Amaç: Son yıllarda, özellikle prostat kanseri gibi kronik hastalıkların yönetiminde, sağlık hizmetlerinde yaşam kalitesinin önemi önemli ölçüde artmıştır. Lokalize prostat kanserinde retropubik radikal prostatektomi (RRP), radyoterapi (RT) ve aktif gözlem gibi tedavi seçeneklerinin fonksiyonel sonuçlarının yaşam kalitesi üzerindeki etkilerini göstermeyi amaçladık.
Yöntem: Demografik özellikler, yaşam kalitesi, üriner inkontinans (Üİ) düzeyi, hastaların tedavi öncesi komplikasyonlar ve komplikasyonların tedavisi hakkındaki bilgileri ile ilgili anketler dolduruldu. Prostat kanseri tanısı konan hastalar üç gruba ayrıldı: RRP, RT ve RT ile kombine RRP.
Bulgular: Tedavi grupları arasında yaşam kalitesi, Mini-mental test skorları, yaş, vücut kitle indeksi, prostat spesifik antijen düzeyi, Charlson indeksi ve Uluslararası Ürolojik Patoloji Derneği derece skoru açısından istatistiksel fark bulunmazken, Üİ skorları radyoterapi grubunda daha düşüktü. En önemli bulgu, tedavi öncesinde Üİ ve erektil disfonksiyon (ED) hakkında bilgilendirilen hastalar da ve tedavi sonrasında Üİ veya erektil disfonksiyon için tedavi edilen hastalar da yaşam kalitesinin istatistiksel olarak daha yüksek olmasıydı.

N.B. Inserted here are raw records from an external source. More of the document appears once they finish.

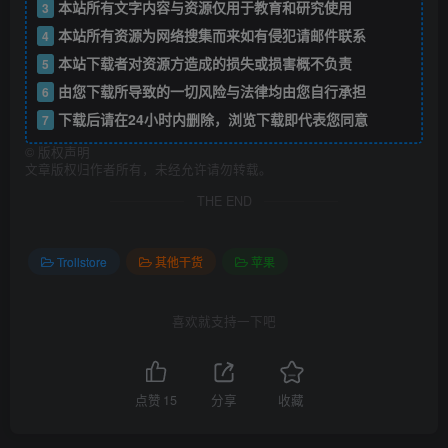
本站所有文字内容与资源仅用于教育和研究使用
3
本站所有资源为网络搜集而来如有侵犯请邮件联系
4
本站下载者对资源方造成的损失或损害概不负责
5
由您下载所导致的一切风险与法律均由您自行承担
6
下载后请在24小时内删除，浏览下载即代表您同意
7
©
版权声明
文章版权归作者所有，未经允许请勿转载。
THE END
Trollstore
其他干货
苹果
喜欢就支持一下吧
点赞
15
分享
收藏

Sonuç: Çalışmamız, tedavi seçiminin (RRP, RT veya RRP + RT) lokalize prostat kanseri hastalarında genel yaşam kalitesi sonuçlarını önemli ölçüde etkilemediğini göstermektedir. Bununla birlikte, Üİ ve ED gibi potansiyel komplikasyonlar hakkında hasta eğitimi ve ardından uygun tedavi, tedavi sonrası yaşam kalitesini iyileştirmek için çok önemli görünmektedir.
Objective: In recent years, the importance of quality of life (QoL) in healthcare has increased significantly, particularly in the management of chronic diseases such as prostate cancer (PCa). We aimed to show the effects of functional outcomes of treatment options, such as retropubic radical prostatectomy (RRP), radiotherapy (RT), and active surveillance, on QoL in patients with localized PCa.
Methods: Questionnaires on demographic characteristics, QoL, urinary incontinence (UI) level, patients’ knowledge of complications before treatment, and treatment of complications were completed. Patients diagnosed with PCa were divided into three groups: RRP, RT, and RRP combined with RT.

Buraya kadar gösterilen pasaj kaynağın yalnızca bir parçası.